なるべく色々な地域の人のところに行きたいです。避難区域も解除されたりしたら、これまで行けなかったところにもいけるので。
色んな立場
越智:色々な人に会いたいのはありますね。それはそれで楽しみであるところです。
なんでもそうだと思うのですが、やれる人、やりたい人、やる気になる人がやれば良いと思うんですよ。支援するにしたって、別にやれば必ず偉いという訳でもないですし、やりたくない人はそれで良いと思うんです。
寺沢:やらない言い訳を探す感じは切ないと言うか。
越智:そうそう。極端にそれが出ているのが子供を避難させる問題じゃないですか。
すぐに避難できる家ばかりじゃないし、家族の中で相談して決めたとしても遅かったかも知れないと思うこともある。避難させたい気持ちもあるけれど、相談した結果、留まりますという選択をしたご夫婦もいる。「避難する勇気」と言っていましたけれど。
寺沢:勇気というのとはちょっと違うような。
越智:言いましたけどね。色んな立場があるから、その立場の中で一生懸命やれることをやればいいんじゃないですか?と。立場や考え方があるじゃないですか。パッと考えられる人もいればゆっくりな人もいる。
取材した伊達のお父さんは、データを自分で収集して自分で考えるという人で線量計で色んなところを自分で測って、自分で除染もするような人で、それはそれでご自分の選択のわけです。それを他と比べられるということでは無いと思うんですよ。
子供だって避難したところで、友達の問題とかあるわけですし。
寺沢:そういうことを今までは考えないで生活出来ていたのが、それが出来なくなってしまったということですよね。

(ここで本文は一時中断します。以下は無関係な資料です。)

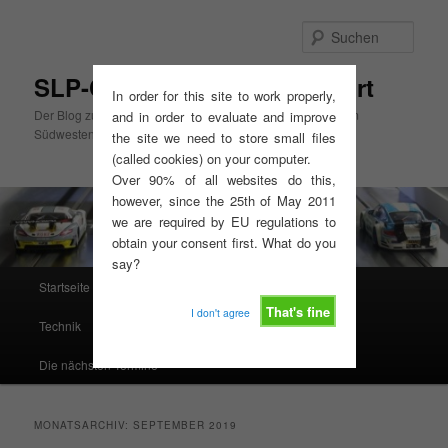
Zum
Zum
primären
sekundären
Such
Inhalt
Inhalt
springen
springen
SLP-Cup Mitte, GT3-Slotsport
In order for this site to work properly,
Der Blog zum SLP-Cup Mitte und zur GT3-Slotsport Serie im
and in order to evaluate and improve
Südwesten
the site we need to store small files
(called cookies) on your computer.
Over 90% of all websites do this,
however, since the 25th of May 2011
we are required by EU regulations to
obtain your consent first. What do you
say?
Hauptmenü
Startseite
Ausschreibungen, Reglements, Termine
That's fine
I don't agree
Technik
Resultate
Rennserien West
Die nächsten Termine
MONATSARCHIV:
SEPTEMBER 2019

考えないで済むところまで社会が出来ていて、それはとても幸せなことだったのかも知れないけれど、残念ながら今はそうでは無くなってしまったと。面倒くさくなったけど、仕方がない。
越智:仕方がないですよね。
寺沢:そういうことがハッキリ言えるようになったことは前進なのかも知れないですね。